The draft plan said marine debris impacts have been documented for seabirds, marine turtles, cetaceans, sharks and other Australian marine wildlife, including many species listed as threatened.
The Federal Government has sought public comment on the draft plan and will then release a final plan.
The draft contains six major objectives. It aims to:
• Contribute to the long-term prevention of the incidence of marine debris.
• Identify key species, ecological communities, ecosystems and locations impacted by marine debris for priority action.
• Conduct research to understand and mitigate the impacts of microplastic and plastic debris on marine species and ecological communities.
• Remove existing marine debris.
• Monitor the quantities, origins, types and hazardous chemical contaminants of marine debris, and assess the effectiveness of management arrangements over time for reducing marine debris.
• Increase public understanding of the causes and impacts of harmful marine debris, including microplastic and hazardous chemical contaminants, to generate behaviour change.
The draft, developed by the Department of the Environment and Energy, said a 2016 systematic review of ecological impacts of marine debris found 82% was plastic.
A scientific paper published in Marine Policy last year found fishing gear, balloons and plastic bags were the biggest entanglement threat to marine fauna.

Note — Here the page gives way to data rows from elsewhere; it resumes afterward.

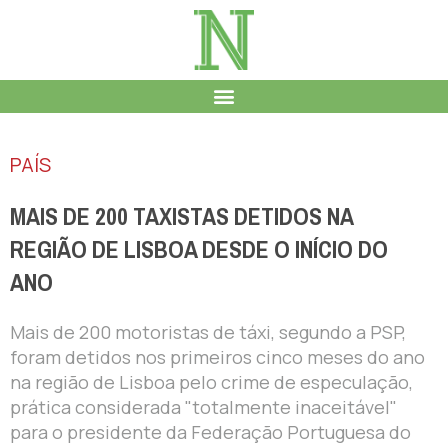
PAÍS
MAIS DE 200 TAXISTAS DETIDOS NA
REGIÃO DE LISBOA DESDE O INÍCIO DO
ANO
Mais de 200 motoristas de táxi, segundo a PSP,
foram detidos nos primeiros cinco meses do ano
na região de Lisboa pelo crime de especulação,
prática considerada "totalmente inaceitável"
para o presidente da Federação Portuguesa do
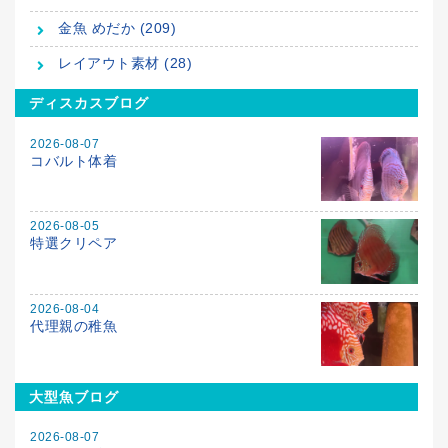
金魚 めだか (209)
レイアウト素材 (28)
ディスカスブログ
2026-08-07
コバルト体着
2026-08-05
特選クリペア
2026-08-04
代理親の稚魚
大型魚ブログ
2026-08-07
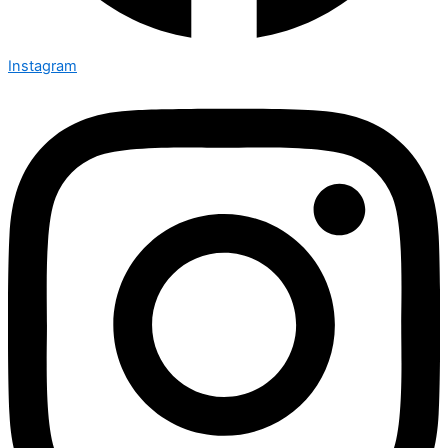
Instagram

Plastic bags and utensils were rated the biggest ingestion risk for seabirds, turtles and marine mammals.
Another scientific paper, published in Environmental science & technology in 2011, found fragmentation of larger plastic items, introduction of small particles used as abrasives in cleaning products, and spillage of plastic powders and pellets in sewage waste were identified as potential routes for entry of microplastics into the environment.
“Ingestion of microplastic provides a potential pathway for the transfer of pollutants, monomers, and plastic additives to organisms with uncertain consequences for their health,” the draft plan said.
It also cited a 2013 scientific report, Marine plastic pollution in waters around Australia: characteristics, concentrations and pathways, published in the journal PloS One, that found marine plastics in Australian waters were predominantly microplastics resulting from the breakdown of larger polyethylene and polypropylene objects.
Mean sea surface plastic concentration was more than 4,000 pieces in each square kilometre and, after incorporating the effect of vertical wind mixing, it increased to nearly 9,000 pieces per square kilometre.
The plan said domestic policies on materials, supply chains, product stewardship, waste management and resource recovery could minimize the volume of debris entering the ocean.
It said "Plastic Free July," an initiative developed by Western Metropolitan Regional Council in Perth, Western Australia, was an example of “effective community-based action aimed at raising awareness of issues associated with single-use disposable plastic.“ The initiative encourages the public to refuse single-use plastic every July, focusing on plastic bags, bottles, takeaway coffee cups and straws.